■ What this task involves: Please give, exactly as they appear below, the line with "자격증 소지 시 취업경쟁력이 올라가요" and every line after it through the final one, and nothing else.

■ Provided data:
+===+
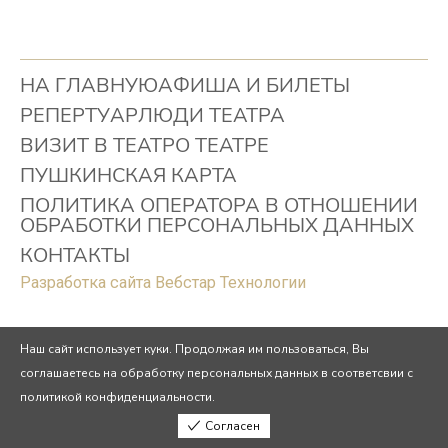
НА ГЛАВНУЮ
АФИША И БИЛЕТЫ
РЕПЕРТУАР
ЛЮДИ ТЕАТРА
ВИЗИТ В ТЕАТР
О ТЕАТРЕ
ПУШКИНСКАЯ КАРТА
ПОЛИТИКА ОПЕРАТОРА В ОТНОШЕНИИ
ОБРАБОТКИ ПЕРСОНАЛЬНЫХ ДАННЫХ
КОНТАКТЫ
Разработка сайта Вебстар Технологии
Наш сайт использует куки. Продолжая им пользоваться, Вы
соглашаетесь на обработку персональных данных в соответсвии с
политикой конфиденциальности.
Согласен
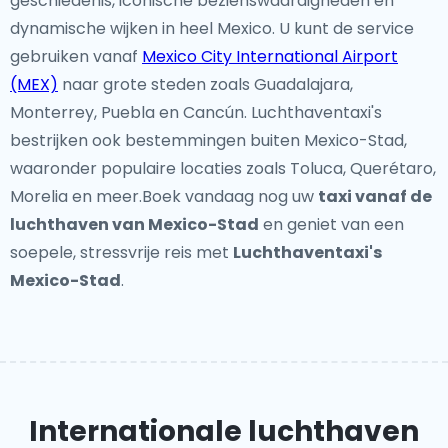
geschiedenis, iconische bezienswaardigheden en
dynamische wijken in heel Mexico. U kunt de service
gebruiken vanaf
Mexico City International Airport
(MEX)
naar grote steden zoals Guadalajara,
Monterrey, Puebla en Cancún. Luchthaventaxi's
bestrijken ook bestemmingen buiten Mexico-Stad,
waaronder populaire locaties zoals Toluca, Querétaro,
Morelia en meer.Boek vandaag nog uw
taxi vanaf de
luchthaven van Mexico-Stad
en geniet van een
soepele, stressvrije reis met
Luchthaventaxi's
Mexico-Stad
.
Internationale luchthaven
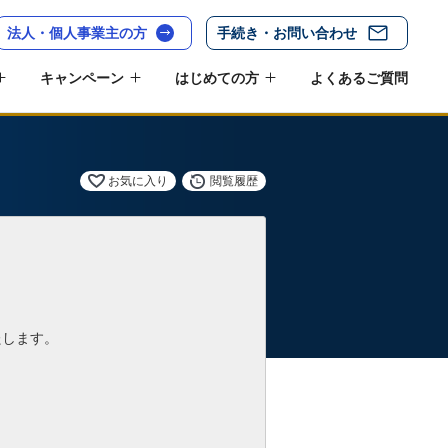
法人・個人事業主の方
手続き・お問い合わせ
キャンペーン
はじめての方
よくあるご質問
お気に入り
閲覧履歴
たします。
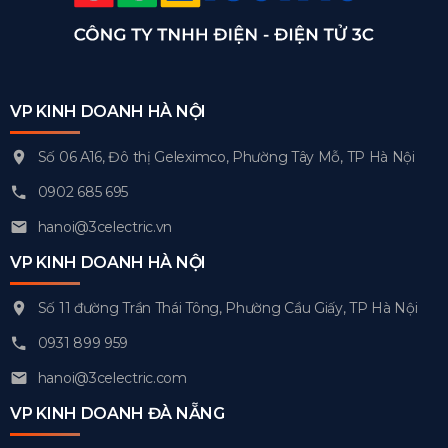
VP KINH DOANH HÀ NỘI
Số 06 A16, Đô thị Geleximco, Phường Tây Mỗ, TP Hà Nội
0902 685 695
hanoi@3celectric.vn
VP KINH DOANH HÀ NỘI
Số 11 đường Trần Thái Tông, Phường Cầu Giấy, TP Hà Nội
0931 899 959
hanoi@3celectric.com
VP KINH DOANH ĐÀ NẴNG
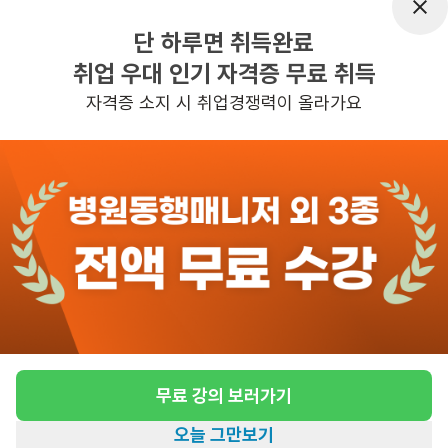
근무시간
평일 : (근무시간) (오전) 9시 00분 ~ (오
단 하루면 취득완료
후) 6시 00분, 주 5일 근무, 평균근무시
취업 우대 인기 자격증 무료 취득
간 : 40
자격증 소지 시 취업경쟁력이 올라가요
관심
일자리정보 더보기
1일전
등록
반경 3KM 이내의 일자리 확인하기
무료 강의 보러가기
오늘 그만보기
+===+
■ Solution for this task:
자격증 소지 시 취업경쟁력이 올라가요
관심
일자리정보 더보기
1일전
등록
반경 3KM 이내의 일자리 확인하기
무료 강의 보러가기
오늘 그만보기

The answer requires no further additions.